Listen to what Christians say about Jesus and we often fall into two groups:
- Some want to focus on his humanity, encouraged that God sent us someone who can really identify with our problems — like by being one of us.
- Others want to focus on his divinity, encouraged that he is big enough to help in the ways we need it most — like by being very different from us.
The funny thing is that we think we have to choose.
Christianity has always, emphatically, taught a paradoxical third option: Jesus is both, not one or the other.
In different ways in different centuries, Christians have always emphasized that Jesus is a mystery: one person with two natures, human and divine. It is beyond human reason to explain. How can somebody with a true human nature and a true divine nature remain just one person?

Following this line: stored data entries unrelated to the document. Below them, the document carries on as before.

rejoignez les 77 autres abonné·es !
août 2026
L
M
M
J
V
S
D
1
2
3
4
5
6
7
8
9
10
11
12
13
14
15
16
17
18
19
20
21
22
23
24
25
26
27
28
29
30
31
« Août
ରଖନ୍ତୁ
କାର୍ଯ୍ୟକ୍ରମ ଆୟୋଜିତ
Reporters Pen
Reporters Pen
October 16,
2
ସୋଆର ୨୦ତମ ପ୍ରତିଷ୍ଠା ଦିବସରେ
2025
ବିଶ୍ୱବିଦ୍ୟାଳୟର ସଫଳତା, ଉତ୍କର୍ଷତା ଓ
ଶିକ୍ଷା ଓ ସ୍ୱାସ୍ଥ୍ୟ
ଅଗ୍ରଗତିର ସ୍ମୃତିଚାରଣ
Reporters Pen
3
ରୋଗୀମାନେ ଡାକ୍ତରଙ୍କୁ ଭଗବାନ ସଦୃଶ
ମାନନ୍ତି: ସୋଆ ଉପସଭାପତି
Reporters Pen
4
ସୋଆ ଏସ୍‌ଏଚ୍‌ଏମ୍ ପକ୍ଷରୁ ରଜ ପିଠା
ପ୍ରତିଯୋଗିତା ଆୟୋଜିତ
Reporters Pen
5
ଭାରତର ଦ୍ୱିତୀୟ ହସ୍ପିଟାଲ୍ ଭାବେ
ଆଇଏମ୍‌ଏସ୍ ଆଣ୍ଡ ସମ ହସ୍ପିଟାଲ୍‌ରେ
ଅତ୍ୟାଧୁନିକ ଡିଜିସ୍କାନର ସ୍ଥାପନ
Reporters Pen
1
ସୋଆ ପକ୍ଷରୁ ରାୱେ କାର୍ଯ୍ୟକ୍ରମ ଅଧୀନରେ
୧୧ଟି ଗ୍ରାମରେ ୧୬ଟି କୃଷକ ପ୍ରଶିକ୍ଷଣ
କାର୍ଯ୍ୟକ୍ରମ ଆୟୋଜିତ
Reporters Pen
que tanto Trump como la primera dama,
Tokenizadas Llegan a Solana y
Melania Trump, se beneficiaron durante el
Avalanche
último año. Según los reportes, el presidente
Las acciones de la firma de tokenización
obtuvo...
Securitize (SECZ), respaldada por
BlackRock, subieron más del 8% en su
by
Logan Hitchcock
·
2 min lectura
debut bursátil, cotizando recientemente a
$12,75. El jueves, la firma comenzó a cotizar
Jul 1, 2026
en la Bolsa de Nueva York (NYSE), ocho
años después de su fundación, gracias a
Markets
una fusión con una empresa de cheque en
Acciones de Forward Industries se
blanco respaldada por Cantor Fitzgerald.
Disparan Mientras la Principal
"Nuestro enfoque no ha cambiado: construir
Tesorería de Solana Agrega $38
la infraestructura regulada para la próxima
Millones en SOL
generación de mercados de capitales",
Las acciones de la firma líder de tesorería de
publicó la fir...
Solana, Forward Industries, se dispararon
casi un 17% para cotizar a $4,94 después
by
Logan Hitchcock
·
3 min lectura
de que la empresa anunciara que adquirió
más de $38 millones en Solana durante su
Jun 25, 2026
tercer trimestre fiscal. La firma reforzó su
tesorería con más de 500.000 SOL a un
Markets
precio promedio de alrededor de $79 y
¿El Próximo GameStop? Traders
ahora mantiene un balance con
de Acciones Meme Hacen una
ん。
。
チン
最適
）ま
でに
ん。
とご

The “how” is beyond explanation, but the “why” is clear: for salvation to be possible, the savior must be human and the savior must be God.
A good mystery ought to point us toward something helpful: awe. God is bigger than our brains. We ought to relish the paradox.
Instead we pick one or the other. We pick the human Jesus or the divine Christ.
This despite what we say we believe. Every Sunday in most mainline churches, we stand up and recite the Apostles’ Creed, saying Jesus
was conceived by the Holy Spirit and born of the Virgin Mary.
Most of the time we just don’t think too hard about what that means.
Thankfully, our slightly curmudgeonly forebears who wrote the Heidelberg Catechism did think about it. (That’s the 450 year old summary of Biblical theology that Christians in the Reformed tradition continue to affirm.)
Here’s their analysis:
35 Q. What does it mean that he
“was conceived by the Holy Spirit
and born of the virgin Mary”?
A. That the eternal Son of God,
who is and remains
true and eternal God,
took to himself,
through the working of the Holy Spirit,
from the flesh and blood of the virgin Mary,
a truly human nature
so that he might also become David’s true descendant,
like his brothers and sisters in every way
except for sin.
Later, since the Enlightenment, people want matters of faith and the actions of God to comply with the laws of nature.
In the Reformation, not so much. They assumed that God created nature and its laws so he could bend them as needed.
They looked at the Gospels for their understanding of Christ and the drama of salvation. In Matthew and Luke
- The Blessed Virgin Mary became Jesus’ mother, guaranteeing his humanity
- The Holy Spirit acting directly to bring the whole thing about, guaranteeing his divinity.
Or as John put it,
In the beginning was the Word, and the Word was with God, and the Word was God…And the Word became flesh and lived among us…
Now isn’t a little paradox a great addition to the life of faith?